Rose shakes her head, dazed, and spreads her fingers, curling them upward against Jade's slick center. "This is good. This is just right."

Jade shudders against her, breath coming harsh and shallow against Rose's mouth. Rose works her hand faster, twisting and reaching until she aches,

"Ilsa, Ilsa, Ilsa..." Jade pushes against her, each book and shelf imprinting itself against her back and legs, "you're breaking my heart --"

Rose sinks down to her knees, mouth open and tongue reaching, bangs her nose on Jade's pelvic bone before tilting her head just right. She's blind down here, lost all over again and swamped by scent and slick and snugly folded skin. Jade shoves her hands into Rose's perfect hair, holds her there and rubs against tongue and teeth, her clit and labia swelling, soaking, sticking.

When she comes, her shriek is delighted, that pure joy that only Jade can achieve.

Rising, Rose catches her around the waist and holds her up, just long enough for Jade to catch her breath. She is flushed and damp-skinned, teeth white in the gloom.

"Good work," Jade tells her when they've straightened their clothes and smoothed back their hair (an operation far easier for Jade than Rose, who lost at least six bobby pins). "The gossip I mentioned should be hitting the stands next week."

Rose translates the code, tucking it away in her memory, and squeezes Jade's hand. She is suddenly weak, a coward. She doesn't want to let go.

Jade pecks her cheek, taking back her hand and tipping her sunglasses down over her eyes.
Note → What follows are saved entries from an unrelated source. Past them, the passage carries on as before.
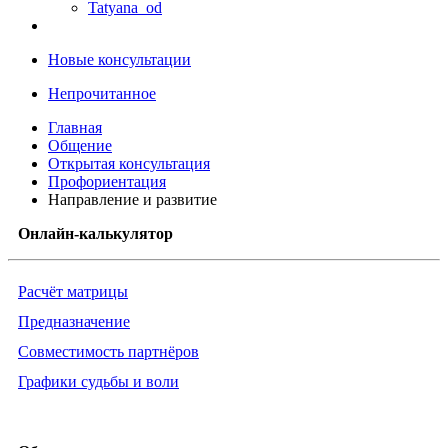
Tatyana_od
Новые консультации
Непрочитанное
Главная
Общение
Открытая консультация
Профориентация
Направление и развитие
Онлайн-калькулятор
Расчёт матрицы
Предназначение
Совместимость партнёров
Графики судьбы и воли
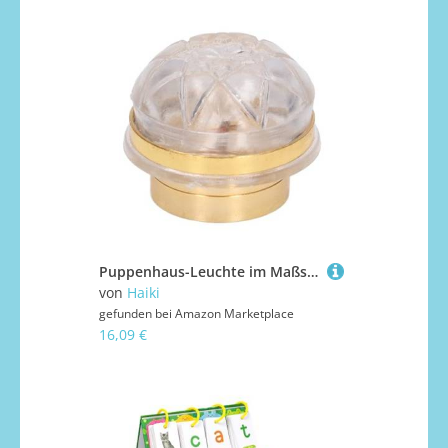
Puppenhaus-Leuchte im Maßstab 1:12, Miniatur-Möbel, Rollenspiel für Kinder, Puppenhaus-Möbelmodell für transparente Hängelampe
von
Haiki
gefunden bei
Amazon Marketplace
16,09 €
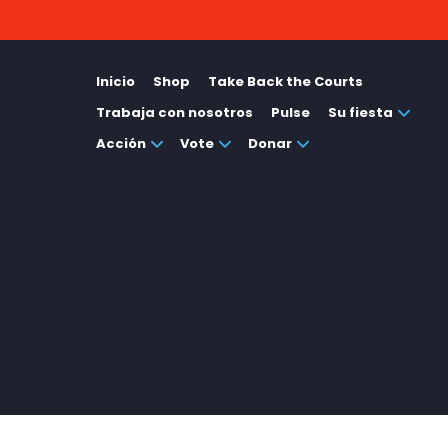
Inicio
Shop
Take Back the Courts
Trabaja con nosotros
Pulse
Su fiesta
Acción
Vote
Donar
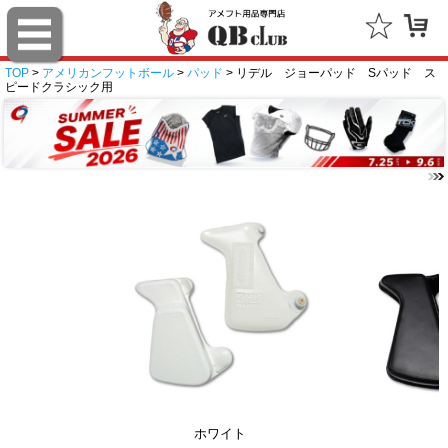
TOP
>
アメリカンフットボール
>
パッド
> リデル ジョーパッド Sパッド ス
ピードクラシック用
ホワイト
She gives Rose a jaunty, satirical salute. "Aux armes, citoyens, formez vos bataillons. Marchons, marchons!"

Rose turns away. When she looks over her shoulder, Jade is gone, and she is alone again.

It isn't 1941, she isn't Ilsa Lund or any real-life counterpart. It is 1999, and the world is more dangerous than ever.

Yet she feels lighter, safer, than she has in months.